=== Begin Enclosure ===

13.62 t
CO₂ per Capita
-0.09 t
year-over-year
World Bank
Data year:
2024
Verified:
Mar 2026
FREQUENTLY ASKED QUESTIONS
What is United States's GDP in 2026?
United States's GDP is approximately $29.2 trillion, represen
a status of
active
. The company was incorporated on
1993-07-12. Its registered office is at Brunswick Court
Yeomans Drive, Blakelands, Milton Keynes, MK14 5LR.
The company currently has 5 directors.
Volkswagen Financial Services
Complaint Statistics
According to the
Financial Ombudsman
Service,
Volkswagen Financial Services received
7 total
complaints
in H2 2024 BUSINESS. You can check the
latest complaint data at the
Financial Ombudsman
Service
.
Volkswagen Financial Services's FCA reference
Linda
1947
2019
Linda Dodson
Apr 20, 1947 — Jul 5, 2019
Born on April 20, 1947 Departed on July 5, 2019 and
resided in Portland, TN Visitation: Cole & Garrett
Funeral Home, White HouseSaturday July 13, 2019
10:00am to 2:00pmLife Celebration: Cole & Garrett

=== End Enclosure ===
=== Begin Enclosure ===

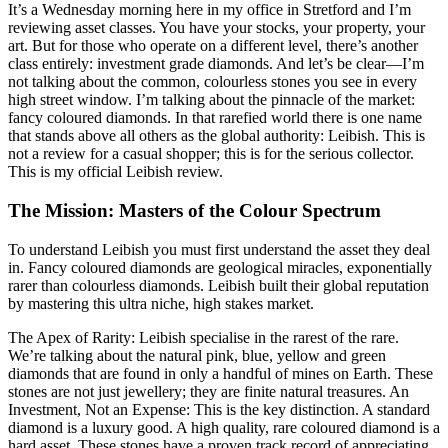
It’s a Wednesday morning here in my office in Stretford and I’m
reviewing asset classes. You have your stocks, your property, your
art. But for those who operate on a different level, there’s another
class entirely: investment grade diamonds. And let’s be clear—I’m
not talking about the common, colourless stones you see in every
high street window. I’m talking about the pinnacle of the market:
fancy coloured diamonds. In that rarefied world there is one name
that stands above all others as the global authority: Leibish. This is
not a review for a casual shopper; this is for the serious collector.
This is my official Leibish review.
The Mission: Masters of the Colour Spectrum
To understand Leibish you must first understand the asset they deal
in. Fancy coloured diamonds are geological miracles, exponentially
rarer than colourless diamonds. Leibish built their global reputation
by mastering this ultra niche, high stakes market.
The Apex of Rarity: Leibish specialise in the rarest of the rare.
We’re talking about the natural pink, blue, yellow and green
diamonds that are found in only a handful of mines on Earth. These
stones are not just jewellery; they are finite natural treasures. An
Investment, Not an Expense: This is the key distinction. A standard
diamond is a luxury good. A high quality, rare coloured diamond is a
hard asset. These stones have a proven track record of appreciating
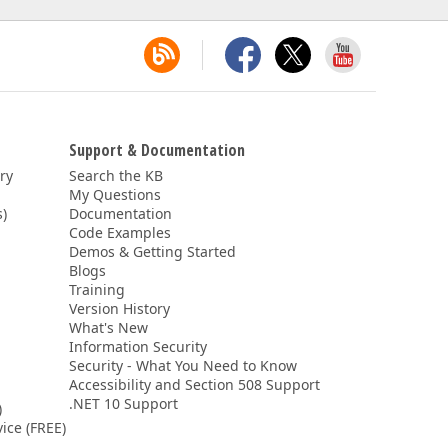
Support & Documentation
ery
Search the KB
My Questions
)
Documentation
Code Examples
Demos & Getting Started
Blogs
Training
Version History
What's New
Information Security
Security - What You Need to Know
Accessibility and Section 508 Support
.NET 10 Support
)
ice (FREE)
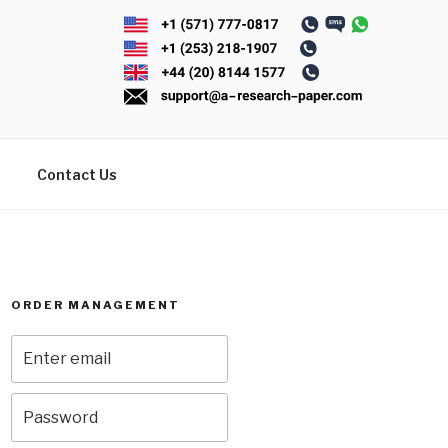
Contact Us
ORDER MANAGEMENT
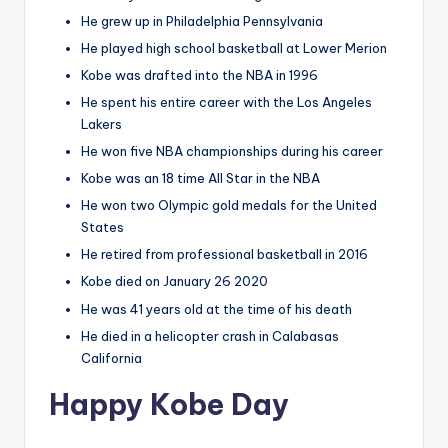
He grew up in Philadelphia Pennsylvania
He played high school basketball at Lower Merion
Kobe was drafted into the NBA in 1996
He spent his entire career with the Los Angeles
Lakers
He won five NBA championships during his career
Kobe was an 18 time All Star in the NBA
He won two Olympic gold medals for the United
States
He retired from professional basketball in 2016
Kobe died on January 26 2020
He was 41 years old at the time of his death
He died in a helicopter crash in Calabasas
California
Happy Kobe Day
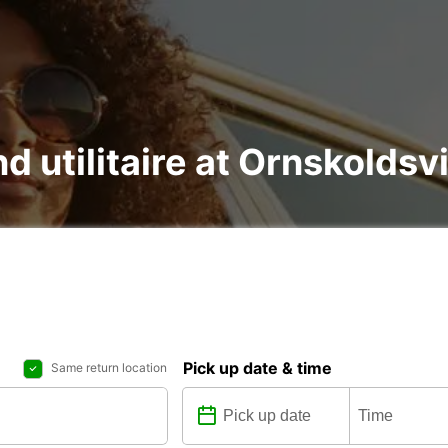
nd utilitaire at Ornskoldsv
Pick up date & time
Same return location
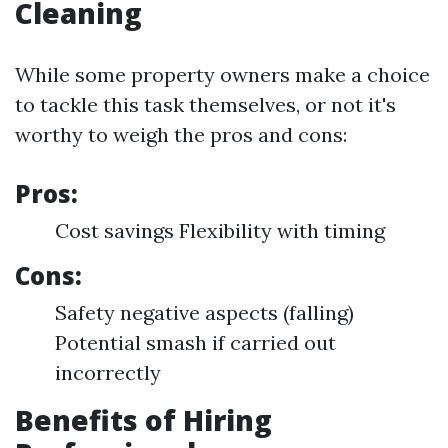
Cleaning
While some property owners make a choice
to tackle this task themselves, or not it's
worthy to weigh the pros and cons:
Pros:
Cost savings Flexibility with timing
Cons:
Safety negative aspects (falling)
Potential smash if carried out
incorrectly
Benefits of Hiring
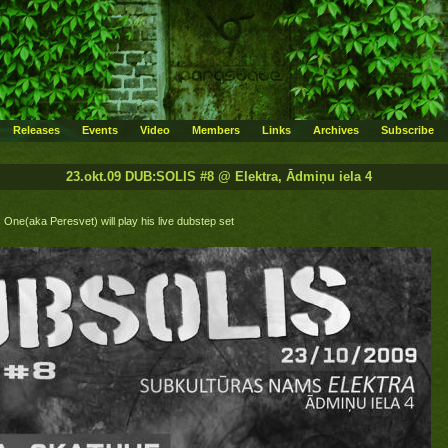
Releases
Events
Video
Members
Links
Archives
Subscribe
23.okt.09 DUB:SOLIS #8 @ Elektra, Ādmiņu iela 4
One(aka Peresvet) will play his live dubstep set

=== End Enclosure ===

_Task item_. Starting at the line that contains "Born on April" and stopping after the line that contains "10:00am to 2:00pmLife", write out every line exactly as it appears above, and no other line.

_Reply to the exercise_.
Born on April 20, 1947 Departed on July 5, 2019 and
resided in Portland, TN Visitation: Cole & Garrett
Funeral Home, White HouseSaturday July 13, 2019
10:00am to 2:00pmLife Celebration: Cole & Garrett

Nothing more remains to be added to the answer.